17 April 2017

Why can we see and hear meteors at the same time?

Posted by Lauren Lipuma

A new study explains why we can hear meteors at the same time as we see them.

By Lauren Lipuma

Light travels nearly a million times faster than sound. But for thousands of years, humans have reported hearing some meteors as they’re seen passing through the night sky. 

A new study offers a simple explanation for this puzzling phenomenon: the sound waves aren’t coming from the meteor itself. Instead, the burning ball of rock creates radio waves that become sound waves when they strike metal structures on Earth’s surface.

Edmund Halley, namesake of the famous comet, wrote the first published account of the meteor phenomenon in 1714. In that paper, Halley described a meteor passing over Italy in 1676.

“It cannot be wondered that so great a body moving with such an incredible velocity through the air, though so much rarified as it is in its upper regions, should occasion so great a hissing noise, as to be heard at such a distance as it seems this was,” Halley wrote.

Since then, scientists have tried to explain how light and sound from the meteor seem to reach human ears simultaneously.

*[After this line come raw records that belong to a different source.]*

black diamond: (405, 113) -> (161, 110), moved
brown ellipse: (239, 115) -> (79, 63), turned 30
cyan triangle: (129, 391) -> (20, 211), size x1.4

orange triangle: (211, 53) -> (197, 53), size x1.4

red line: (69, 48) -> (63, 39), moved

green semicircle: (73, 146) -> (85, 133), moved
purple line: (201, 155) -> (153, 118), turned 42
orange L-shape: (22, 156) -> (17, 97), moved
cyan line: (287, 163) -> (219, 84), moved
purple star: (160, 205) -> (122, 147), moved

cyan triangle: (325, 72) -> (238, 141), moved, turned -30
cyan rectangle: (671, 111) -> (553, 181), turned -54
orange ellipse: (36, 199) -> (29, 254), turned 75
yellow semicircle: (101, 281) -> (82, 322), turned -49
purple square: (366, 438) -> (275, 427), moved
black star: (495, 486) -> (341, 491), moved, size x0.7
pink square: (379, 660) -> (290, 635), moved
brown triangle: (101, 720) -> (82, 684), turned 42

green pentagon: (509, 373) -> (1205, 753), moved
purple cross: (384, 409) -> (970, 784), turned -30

Meteors tend to vaporize around 100 kilometers (60 miles) above Earth’s surface. At that height, it should take sound waves about 10 minutes to reach the ground.

One previous theory suggested the noise is a result of the meteor’s magnetic field becoming twisted by turbulence in its wake. Another suggested light from the meteor could heat materials like hair, clothing and leaves to produce sound.

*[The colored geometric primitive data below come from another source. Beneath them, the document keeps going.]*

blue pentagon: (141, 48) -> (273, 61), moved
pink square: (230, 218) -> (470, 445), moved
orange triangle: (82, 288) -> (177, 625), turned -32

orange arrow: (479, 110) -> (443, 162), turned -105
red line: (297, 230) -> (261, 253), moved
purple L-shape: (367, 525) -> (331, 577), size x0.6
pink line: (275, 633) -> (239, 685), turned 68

But these theories rest on complex mathematics, and it’s more likely that a simple explanation is the key, said Michael Kelley, an ionospheric scientist at Cornell University in Ithaca, New York, and lead author of the new study published in Geophysical Research Letters, a journal of the American Geophysical Union.

Kelley points out that as a meteor vaporizes, the cloud of dust and gas that forms around its head becomes highly charged. A similar effect happens during spacecraft reentry: air molecules around the spacecraft become charged and temporarily block radio communication with returning astronauts. The cloud of charged particles around a meteor creates an electric field, the field creates a current, and the current generates radio waves that propagate to the ground.

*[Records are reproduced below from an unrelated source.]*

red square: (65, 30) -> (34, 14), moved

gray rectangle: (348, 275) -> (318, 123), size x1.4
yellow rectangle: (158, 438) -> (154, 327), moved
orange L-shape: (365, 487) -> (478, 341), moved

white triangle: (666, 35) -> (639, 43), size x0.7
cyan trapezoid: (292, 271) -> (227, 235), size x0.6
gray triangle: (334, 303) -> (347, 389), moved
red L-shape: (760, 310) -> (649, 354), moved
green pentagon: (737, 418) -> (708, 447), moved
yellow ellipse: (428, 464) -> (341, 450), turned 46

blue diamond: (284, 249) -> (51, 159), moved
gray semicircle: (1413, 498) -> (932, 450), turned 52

Electromagnetic radiation like light and radio waves can sometimes be converted into audible sound in a principle known as electrophonics. Kelley’s new theory suggests metals on Earth’s surface convert radio waves generated by a meteor into sound waves people can hear.

A lot of energy gets lost in the conversion of radiation to sound, but for a meteor, the conversion only needs to have an efficiency of 0.1 percent for humans to hear it, Kelley said.  

The new theory could help solve another scientific conundrum.

Indigenous peoples of the high latitudes have reported being able to hear the aurora, which are known to generate strong radio waves like meteors do. The electrophonic effect could explain how this is possible, Kelley said. He hopes the new study will inspire researchers to delve into the topic.

“It’s usually the simplest thing that’s right,” Kelley said.